**AVAILABLE DATA**
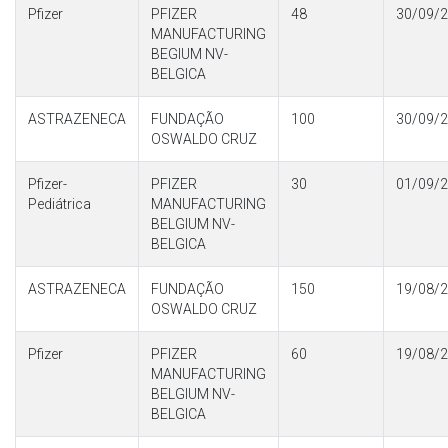
Pfizer
PFIZER
48
30/09/
MANUFACTURING
BEGIUM NV-
BELGICA
ASTRAZENECA
FUNDAÇÃO
100
30/09/
OSWALDO CRUZ
Pfizer-
PFIZER
30
01/09/
Pediátrica
MANUFACTURING
BELGIUM NV-
BELGICA
ASTRAZENECA
FUNDAÇÃO
150
19/08/
OSWALDO CRUZ
Pfizer
PFIZER
60
19/08/
MANUFACTURING
BELGIUM NV-
BELGICA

**PROBLEM STATEMENT**
Take the listing above and print it exactly, apart from the pictures.

**EXERCISE SOLUTION**
Pfizer
PFIZER
48
30/09/
MANUFACTURING
BEGIUM NV-
BELGICA
ASTRAZENECA
FUNDAÇÃO
100
30/09/
OSWALDO CRUZ
Pfizer-
PFIZER
30
01/09/
Pediátrica
MANUFACTURING
BELGIUM NV-
BELGICA
ASTRAZENECA
FUNDAÇÃO
150
19/08/
OSWALDO CRUZ
Pfizer
PFIZER
60
19/08/
MANUFACTURING
BELGIUM NV-
BELGICA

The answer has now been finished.